── SUPPLIED RECORDS
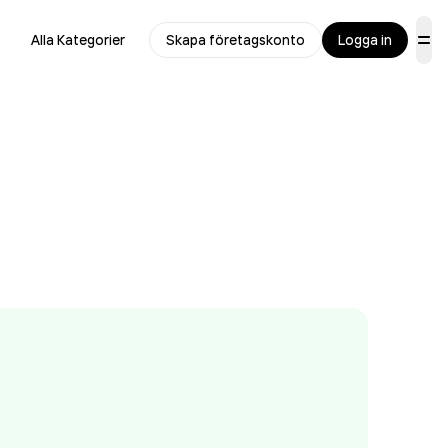
Alla Kategorier
Skapa företagskonto
Logga in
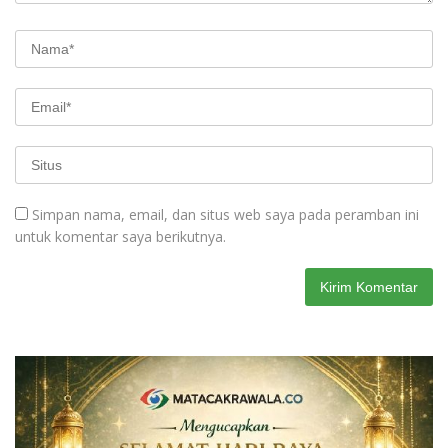
Simpan nama, email, dan situs web saya pada peramban ini
untuk komentar saya berikutnya.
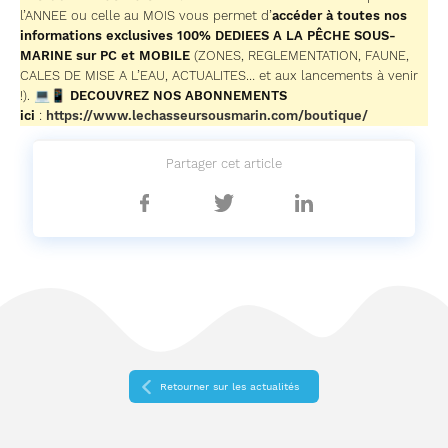
l’ANNEE ou celle au MOIS vous permet d’
accéder à toutes nos
informations exclusives 100% DEDIEES A LA PÊCHE SOUS-
MARINE sur PC et MOBILE
(ZONES, REGLEMENTATION, FAUNE,
CALES DE MISE A L’EAU, ACTUALITES… et aux lancements à venir
!). 💻📱
DECOUVREZ NOS ABONNEMENTS
ici
:
https://www.lechasseursousmarin.com/boutique/
Partager cet article
Partager
Partager
Partager
sur
sur
sur
Facebook
Twitter
Linkedin
Retourner sur les actualités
────
§ **YOUR INSTRUCTIONS**:
All lines above containing the string "saya": copy each one.

§ **REPLY**:
Simpan nama, email, dan situs web saya pada peramban ini
untuk komentar saya berikutnya.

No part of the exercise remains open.